Dr. Aaron Kowalski, PhD, JDRF
My good friend Dr. Irl Hirsch once asked people with diabetes at a conference, “What is the most under-prescribed diabetes treatment?” The answer he gave: exercise. I firmly believe this. Exercise/activity has so many benefits for people with diabetes: glycemic, weight, psychological, etc… My tip is find an activity that you enjoy and get up and go!
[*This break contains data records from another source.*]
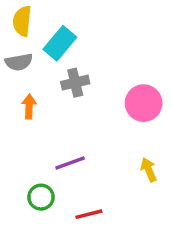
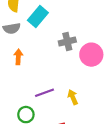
gray cross: (75, 83) -> (67, 41), moved
yellow arrow: (149, 170) -> (73, 97), moved

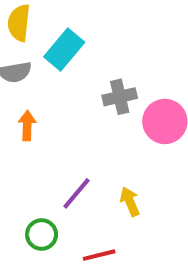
purple line: (44, 93) -> (76, 193), turned -30

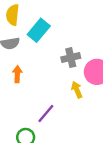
yellow arrow: (130, 202) -> (77, 90), moved

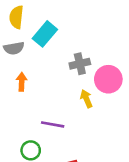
purple line: (46, 113) -> (53, 124), turned 60

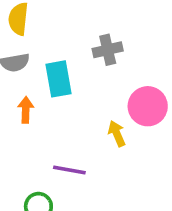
cyan rectangle: (45, 34) -> (58, 79), moved, turned -50
gray cross: (80, 64) -> (108, 50), moved

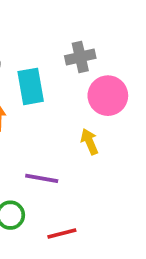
pink circle: (148, 106) -> (108, 96), moved

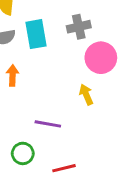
cyan rectangle: (31, 86) -> (36, 34), moved

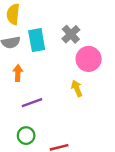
gray cross: (79, 27) -> (71, 34), turned -30
purple line: (48, 124) -> (32, 103), moved, turned -30

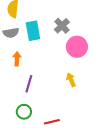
yellow arrow: (77, 88) -> (71, 80), moved
purple line: (32, 103) -> (29, 84), turned -54

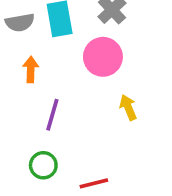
pink circle: (77, 47) -> (103, 57), moved

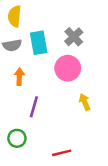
green circle: (43, 165) -> (17, 138), moved

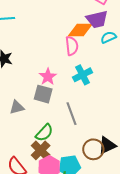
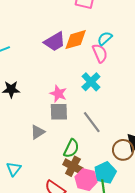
purple trapezoid: (97, 19) -> (55, 42), moved
pink semicircle: (72, 46) -> (100, 53), moved

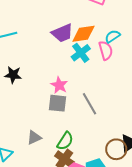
cyan cross: (91, 82) -> (81, 53), moved
gray line: (92, 122) -> (90, 104), moved
gray triangle: (38, 132) -> (34, 138), moved

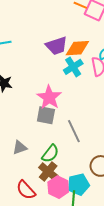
pink star: (59, 85) -> (49, 97), size x1.4
gray line: (90, 104) -> (74, 131), moved

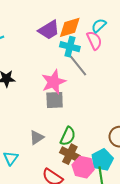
cyan cross: (73, 67) -> (70, 47), turned -30
pink star: (49, 97) -> (54, 82), turned 30
gray line: (74, 131) -> (78, 66), moved

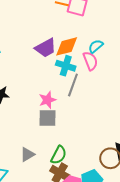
gray line: (78, 66) -> (73, 85), turned 55
pink star: (54, 82) -> (47, 100), size x0.7

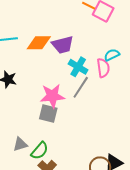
orange diamond: (67, 46) -> (39, 43), moved
pink star: (47, 100) -> (52, 96), size x1.4
green semicircle: (59, 155) -> (40, 151), moved

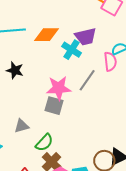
purple trapezoid: (63, 45) -> (86, 37), moved
cyan cross: (78, 67) -> (72, 50), moved
gray triangle: (20, 144) -> (22, 126), moved

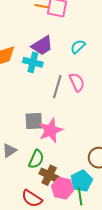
pink semicircle: (110, 62) -> (77, 82), moved
pink star: (59, 88) -> (51, 130), moved

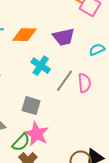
cyan cross: (33, 62) -> (41, 66), moved
pink star: (51, 130) -> (37, 134), moved, turned 30

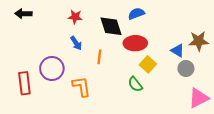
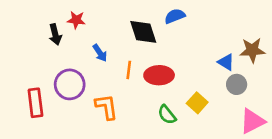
black arrow: (23, 14) -> (55, 34), moved, turned -105
red star: (75, 17) -> (76, 20), moved
red ellipse: (135, 43) -> (159, 75), moved
yellow square: (148, 64) -> (197, 103), moved
green semicircle: (135, 84) -> (167, 115), moved

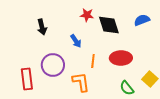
blue semicircle: (175, 16) -> (142, 20), moved
red star: (76, 20) -> (87, 15), moved
orange line: (129, 70) -> (93, 61), moved

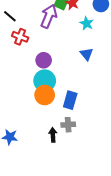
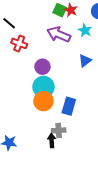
purple arrow: (49, 16) -> (59, 34), moved, turned -90
blue triangle: (87, 54) -> (85, 61), turned 32
gray cross: (68, 125) -> (59, 130), moved

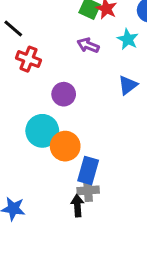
purple arrow: (59, 34) -> (88, 45), size x0.6
cyan circle: (43, 87) -> (42, 131), moved
blue rectangle: (69, 106) -> (88, 171), moved

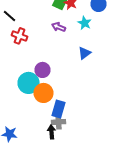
purple circle: (64, 94) -> (42, 70), moved

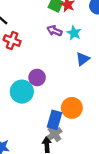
cyan star: (84, 23) -> (74, 33), moved
orange circle: (44, 93) -> (72, 108), moved
gray cross: (58, 122) -> (54, 134), turned -32

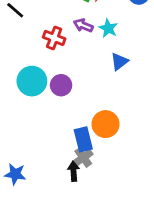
red cross: (12, 41) -> (54, 38), moved
cyan circle: (22, 92) -> (32, 81), moved
blue rectangle: (54, 120) -> (83, 139), turned -30

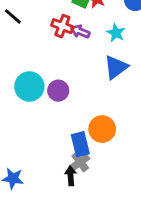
cyan star: (108, 28) -> (116, 33), moved
red cross: (54, 38) -> (62, 26), moved
blue triangle: (119, 62) -> (116, 67), size x1.4

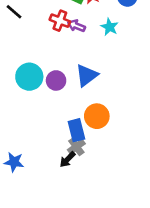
blue triangle: (116, 67) -> (87, 75), moved
black arrow: (71, 176) -> (67, 159), turned -132

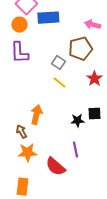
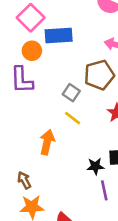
orange circle: (19, 25) -> (32, 51), moved
orange arrow: (36, 115) -> (47, 142), moved
purple line: (75, 150) -> (104, 190), moved

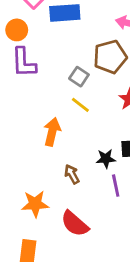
orange circle: (32, 51) -> (17, 30), moved
brown arrow: (24, 180) -> (72, 174), moved

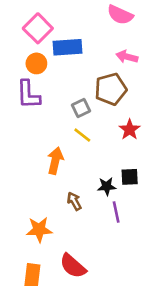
orange circle: (17, 30) -> (36, 63), moved
gray square: (79, 77) -> (81, 108), turned 30
red semicircle: (75, 224) -> (73, 266), moved

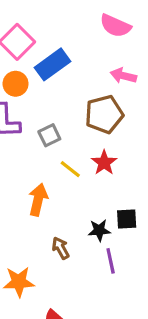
blue rectangle: (67, 47) -> (53, 64), turned -32
gray square: (81, 108) -> (49, 135), moved
red star: (130, 130) -> (104, 163), moved

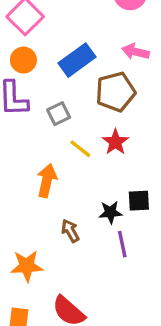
blue rectangle: (53, 64) -> (77, 60), moved

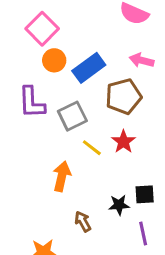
orange circle: (23, 60) -> (54, 60), moved
gray square: (59, 114) -> (72, 116), size x1.4
purple line: (122, 244) -> (143, 234), moved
Dr. Irl Hirsch, MD, University of Washington
For decades, we have promoted “diet and exercise” as the backbone of type 2 diabetes management. But I would maintain it is the backbone of everyone’s health, including type 1 diabetes…Though issues of how to do this safely with diabetes to avoid hypoglycemia (or hyperglycemia!) need attention, those who are physically fit do so much better with their sense of well-being, recovery from illness (especially after surgery), and diabetes management itself. We need more research into this topic, and I always marvel at Mike Ridell and Craig Taplin’s work in this area. I also continue to wonder if the reduction of systemic inflammation with exercise in newly diagnosed T1D may help to preserve beta cell function. I hope someone someday does that study, but in the meantime, it is an important message I give to those newly diagnosed and a good message for everyone.
Professor Philip Home, MD, Newcastle University, UK
“Self-empowerment! Blood glucose control if you have type 1 diabetes is often capricious, thanks to the nature of insulin therapy, but continuous glucose monitoring (CGM) really can make a difference. You can see what is happening in real time, and even if you cannot change this, you can take action to adapt what you are doing. This is a real revolution and has already made tens of thousands of people happier.”
Virginia Valentine, CDE, Diabetes Network, Inc.
My bright spot for the last few months has been the Abbott Freestyle Libre. I have used glucose monitoring for many years – most of the 37 years that I have had diabetes – but getting the complete picture of what happens after meals and overnight has been a real eye opener. A few of my “aha” moments have been seeing how high my glucose goes after cereal, but on the plus side, ice cream isn’t all that bad… yay!
Dr. Barry Ginsberg, MD, Diabetes Technology Consultants
“The bright spot of my medical career was the DCCT. This period of my life was special because of the dedication of both the patients and the providers. As a clinician, for the first time in my career, I had all of the necessary resources and time to treat my patients properly.”
Dr. Roy Taylor, MD, Newcastle University, UK
Type 2 diabetes is caused by a person having more fat in their body than they personally can cope with. This is so irrespective of how heavy they are – it is an individual matter. The brightest spot is that the condition is entirely reversible in most people in the early years after diagnosis. Most people need to lose around 15% of body weight, and it has been possible to devise several ways for people who really want to escape from diabetes to achieve this.
And, finally, Dr. Lutz Heinemann said his bright spot in health was Kelly Close (Founder and Editor-in-Chief of diaTribe) and her team who work to “spread the relevant information about new diagnostic and therapeutic developments so widely – the key to pushing diabetes treatment ahead.” We are so grateful for both diaTribe readers and the diaTribe advisory board and are excited to continue delivering information to empower people living with diabetes.